* **Instructions to follow**:
As you restate the entries, keep every word intact and leave out whatever images they hold.

.....

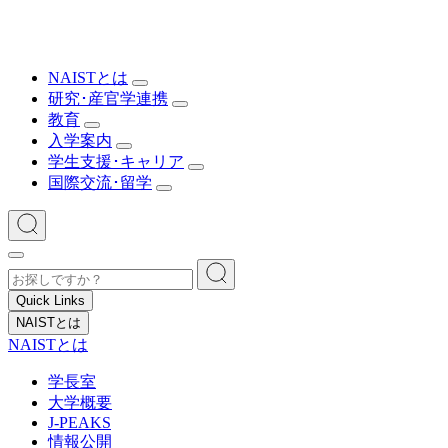
NAISTとは
研究･産官学連携
教育
入学案内
学生支援･キャリア
国際交流･留学
Quick Links
NAISTとは
NAISTとは
学長室
大学概要
J-PEAKS
情報公開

.....

* **Response area**:
NAISTとは
研究･産官学連携
教育
入学案内
学生支援･キャリア
国際交流･留学
Quick Links
NAISTとは
NAISTとは
学長室
大学概要
J-PEAKS
情報公開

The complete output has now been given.